A History of Protected Bike Lane Opposition
There has been some controversy about the safety implications of protected bikeways. Indeed, questions about safety have been one of the biggest obstacles to protected bike infrastructure, over the last four decades and continuing today. And protected bike lanes – even regular bike lanes – have their opponents, even within the cycling community.
While Denmark and the Netherlands were building their first cycle tracks in the 1970s, America – beset by the oil crisis – was enjoying a similar renaissance in cycling.
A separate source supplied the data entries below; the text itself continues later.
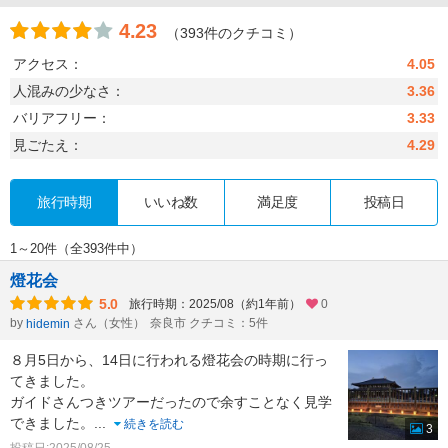
4.23
（393件のクチコミ）
アクセス：
4.05
人混みの少なさ：
3.36
バリアフリー：
3.33
見ごたえ：
4.29
旅行時期
いいね数
満足度
投稿日
1～20件（全393件中）
燈花会
5.0
旅行時期：2025/08（約1年前）
0
by
さん（女性）
奈良市 クチコミ：5件
hidemin
８月5日から、14日に行われる燈花会の時期に行っ
てきました。
ガイドさんつきツアーだったので余すことなく見学
できました。
...
続きを読む
3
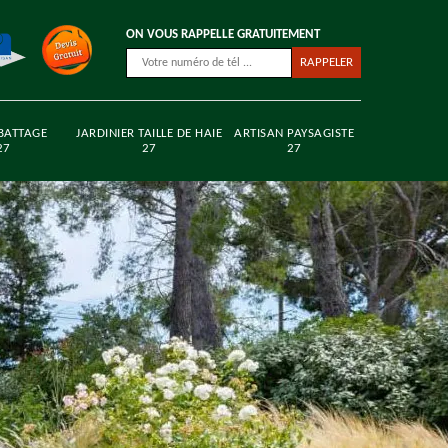
ON VOUS RAPPELLE GRATUITEMENT
BATTAGE
JARDINIER TAILLE DE HAIE
ARTISAN PAYSAGISTE
27
27
27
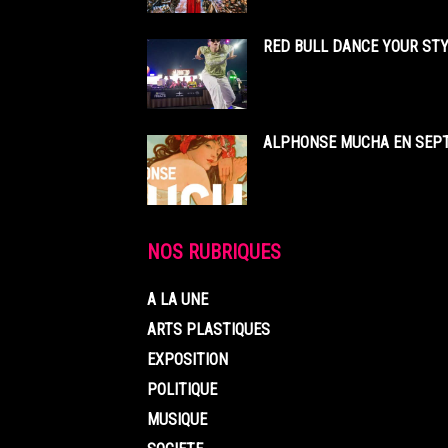
RED BULL DANCE YOUR STY
ALPHONSE MUCHA EN SEPT
NOS RUBRIQUES
A LA UNE
ARTS PLASTIQUES
EXPOSITION
POLITIQUE
MUSIQUE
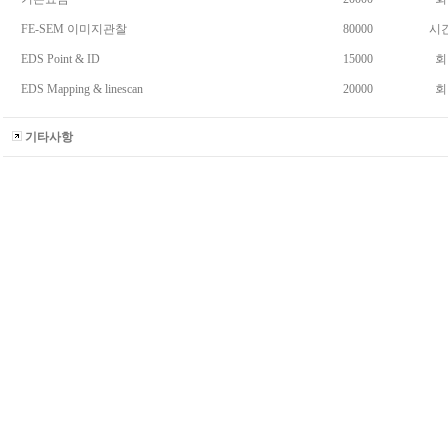
FE-SEM 이미지관찰
80000
시
EDS Point & ID
15000
회
EDS Mapping & linescan
20000
회
기타사항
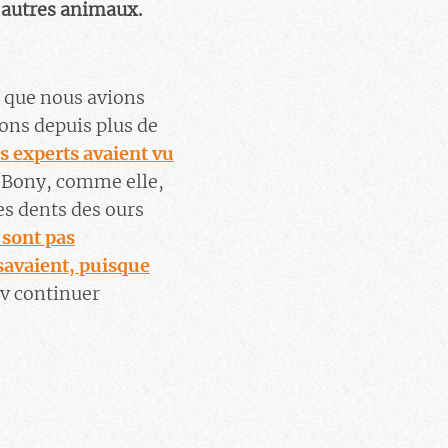
s autres animaux.
e que nous avions
ons depuis plus de
s experts avaient vu
t Bony, comme elle,
es dents des ours
 sont pas
 savaient, puisque
kov continuer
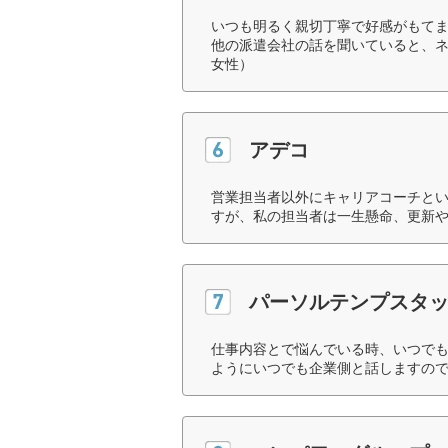
いつも明るく親切丁寧で好感がもて
他の派遣会社の話を聞いていると、ネ
女性）
アデコ
営業担当者以外にキャリアコーチと
すが、私の担当者は一生懸命、更新や
パーソルテンプスタ
仕事内容とで悩んでいる時、いつで
ようにいつでも企業側と話しますので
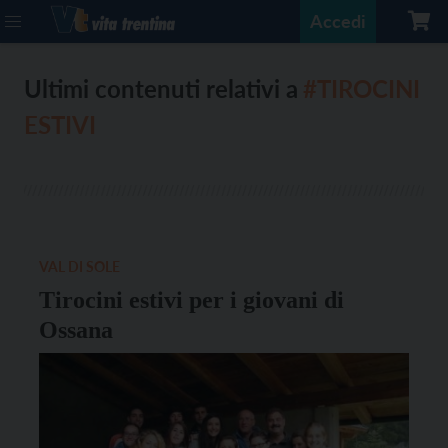
Accedi
Ultimi contenuti relativi a
#TIROCINI
ESTIVI
VAL DI SOLE
Tirocini estivi per i giovani di
Ossana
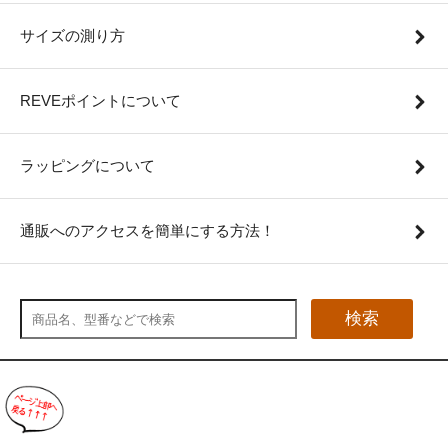
サイズの測り方
REVEポイントについて
ラッピングについて
通販へのアクセスを簡単にする方法！
検索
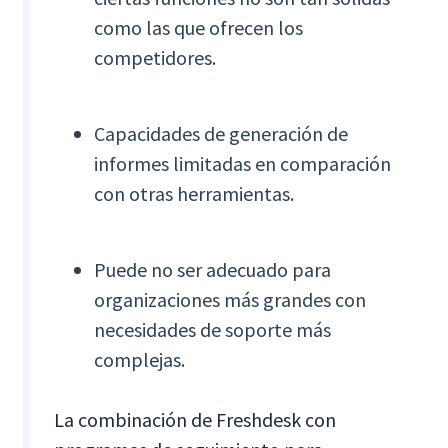
como las que ofrecen los
competidores.
Capacidades de generación de
informes limitadas en comparación
con otras herramientas.
Puede no ser adecuado para
organizaciones más grandes con
necesidades de soporte más
complejas.
La combinación de Freshdesk con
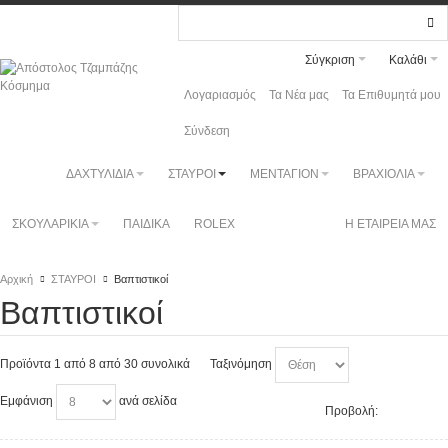
Σύγκριση
Καλάθι
Λογαριασμός
Τα Νέα μας
Τα Επιθυμητά μου
Σύνδεση
ΔΑΧΤΥΛΙΔΙΑ
ΣΤΑΥΡΟΙ
ΜΕΝΤΑΓΙΟΝ
ΒΡΑΧΙΟΛΙΑ
ΣΚΟΥΛΑΡΙΚΙΑ
ΠΑΙΔΙΚΑ
ROLEX
Η ΕΤΑΙΡΕΙΑ ΜΑΣ
Αρχική
ΣΤΑΥΡΟΙ
Βαπτιστικοί
Βαπτιστικοί
Προϊόντα 1 από 8 από 30 συνολικά
Ταξινόμηση
Εμφάνιση
ανά σελίδα
Προβολή:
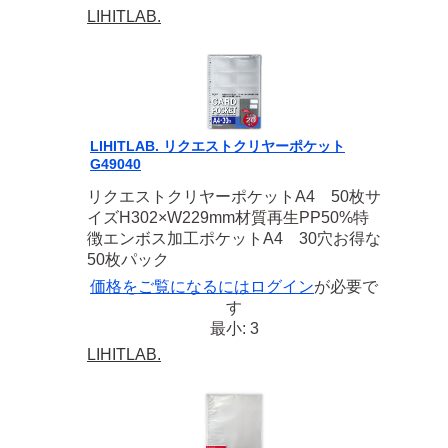
LIHITLAB.
LIHITLAB. リクエストクリヤーポケット
G49040
リクエストクリヤーポケットA4 50枚サ
イズH302×W229mm材質再生PP50%特
徴エンボス加工ポケットA4 30穴お得な
50枚パック
価格をご覧になるには
ログイン
が必要で
す
最小: 3
LIHITLAB.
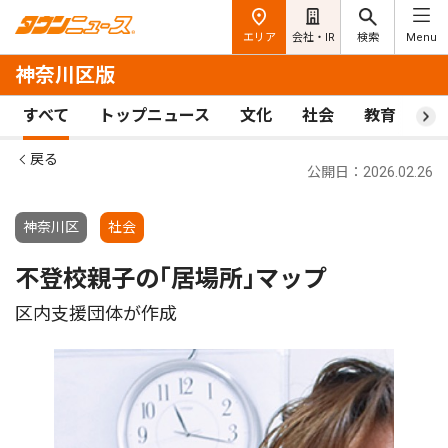
エリア
会社・IR
検索
Menu
神奈川区版
すべて
トップニュース
文化
社会
教育
ス
戻る
公開日：2026.02.26
神奈川区
社会
不登校親子の｢居場所｣マップ
区内支援団体が作成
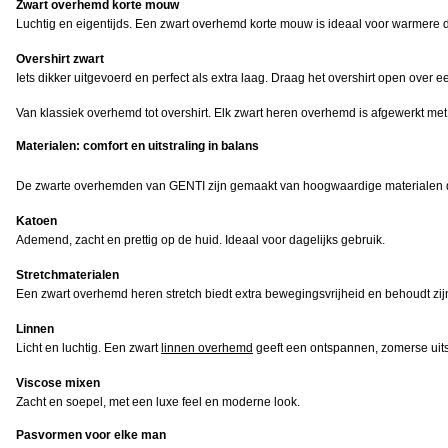
Zwart overhemd korte mouw
Luchtig en eigentijds. Een zwart overhemd korte mouw is ideaal voor warmere 
Overshirt zwart
Iets dikker uitgevoerd en perfect als extra laag. Draag het overshirt open over ee
Van klassiek overhemd tot overshirt. Elk zwart heren overhemd is afgewerkt me
Materialen: comfort en uitstraling in balans
De zwarte overhemden van GENTI zijn gemaakt van hoogwaardige materialen di
Katoen
Ademend, zacht en prettig op de huid. Ideaal voor dagelijks gebruik.
Stretchmaterialen
Een zwart overhemd heren stretch biedt extra bewegingsvrijheid en behoudt zij
Linnen
Licht en luchtig. Een zwart
linnen overhemd
geeft een ontspannen, zomerse uitst
Viscose mixen
Zacht en soepel, met een luxe feel en moderne look.
Pasvormen voor elke man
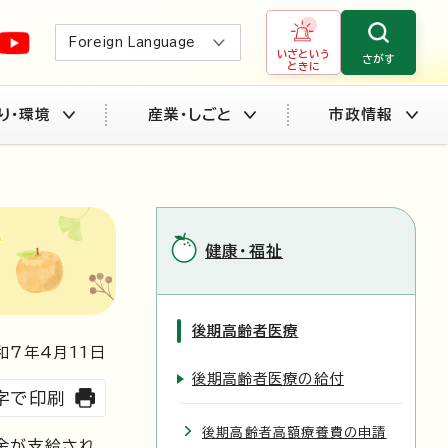
Foreign Language
いざという
さがす
ときに
り・環境
産業・しごと
市政情報
健康・福祉
後期高齢者医療
和7年4月
11
日
後期高齢者医療の給付
字で印刷
後期高齢者高額療養費の申請
金が支給され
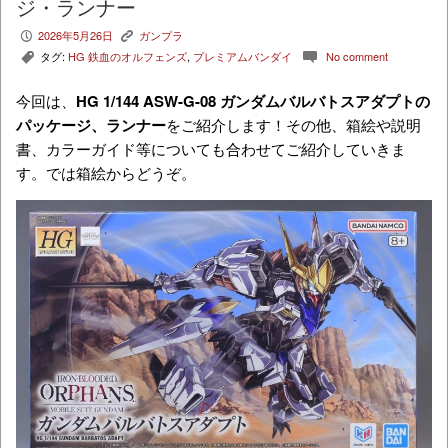
ジ・ランナー
2026年5月26日
ガンプラ
P
K
タグ:
HG 鉄血のオルフェンズ
,
プレミアムバンダイ
No comment
,
c
今回は、
HG 1/144 ASW-G-08 ガンダムバルバトスアダプト
の
パッケージ、ランナー
をご紹介します！その他、箱絵や説明
書、カラーガイド等についても合わせてご紹介していきま
す。では箱絵からどうぞ。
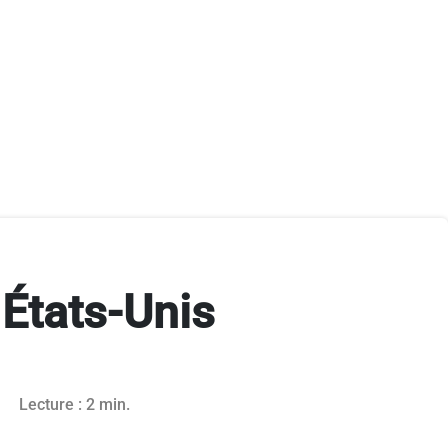
 États-Unis
Lecture : 2 min.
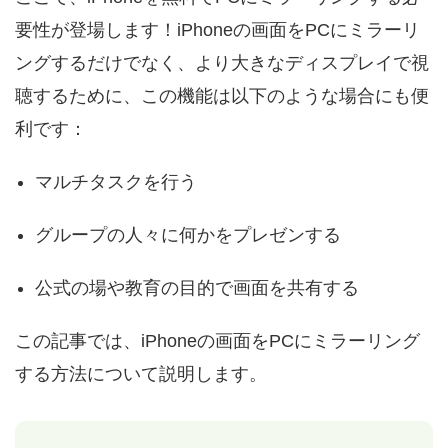
要性が登場します！iPhoneの画面をPCにミラーリ
ングするだけでなく、より大きなディスプレイで視
聴するために、この機能は以下のような場合にも便
利です：
マルチタスクを行う
グループの人々に何かをプレゼンする
公式の場や教育の目的で画面を共有する
この記事では、iPhoneの画面をPCにミラーリング
する方法について説明します。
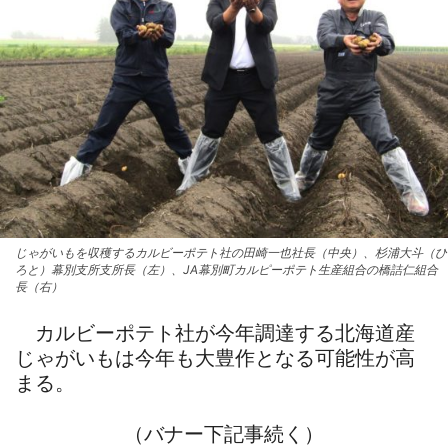
じゃがいもを収穫するカルビーポテト社の田崎一也社長（中央）、杉浦大斗（ひ
ろと）幕別支所支所長（左）、JA幕別町カルピーポテト生産組合の橋詰仁組合
長（右）
カルビーポテト社が今年調達する北海道産
じゃがいもは今年も大豊作となる可能性が高
まる。
（バナー下記事続く）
But cycling advocacy took a much different tack in the United States than it did in parts of Northern Europe, and one man – a California engineer named John Forester – deserves more credit for that than anyone.
In the 1970s, Forester began the “vehicular cycling movement.” Rather than separate cyclists from cars with painted bike lanes or paths, Forester taught that it was best to educate cyclists about the rules of the road and to behave as if they were “driving their bike.” The central premise of this philosophy was that “cyclists fare best when they act and are treated as drivers of vehicles.” Separate infrastructure for cyclists was fundamentally incompatible with this philosophy, and vehicular cycling advocates opposed – and continue to oppose – those types of improvements.
Around the time that Forester was beginning his advocacy in California, a study was released by Santa Barbara researcher Kenneth Cross, finding that “overtaking” collisions – where a driver collides with a cyclist from behind – were quite rare. This study was seen as significant because this is the type of collision that on-street cycleways were being sold as most likely to prevent. Instead, the majority of collisions, Cross found, occurred at intersections. In a follow-up study, Cross said bike facilities might still be justified on safety grounds – and more recent studies examining the issue continue to find fault with some of the foundational studies of the vehicular cycling movement.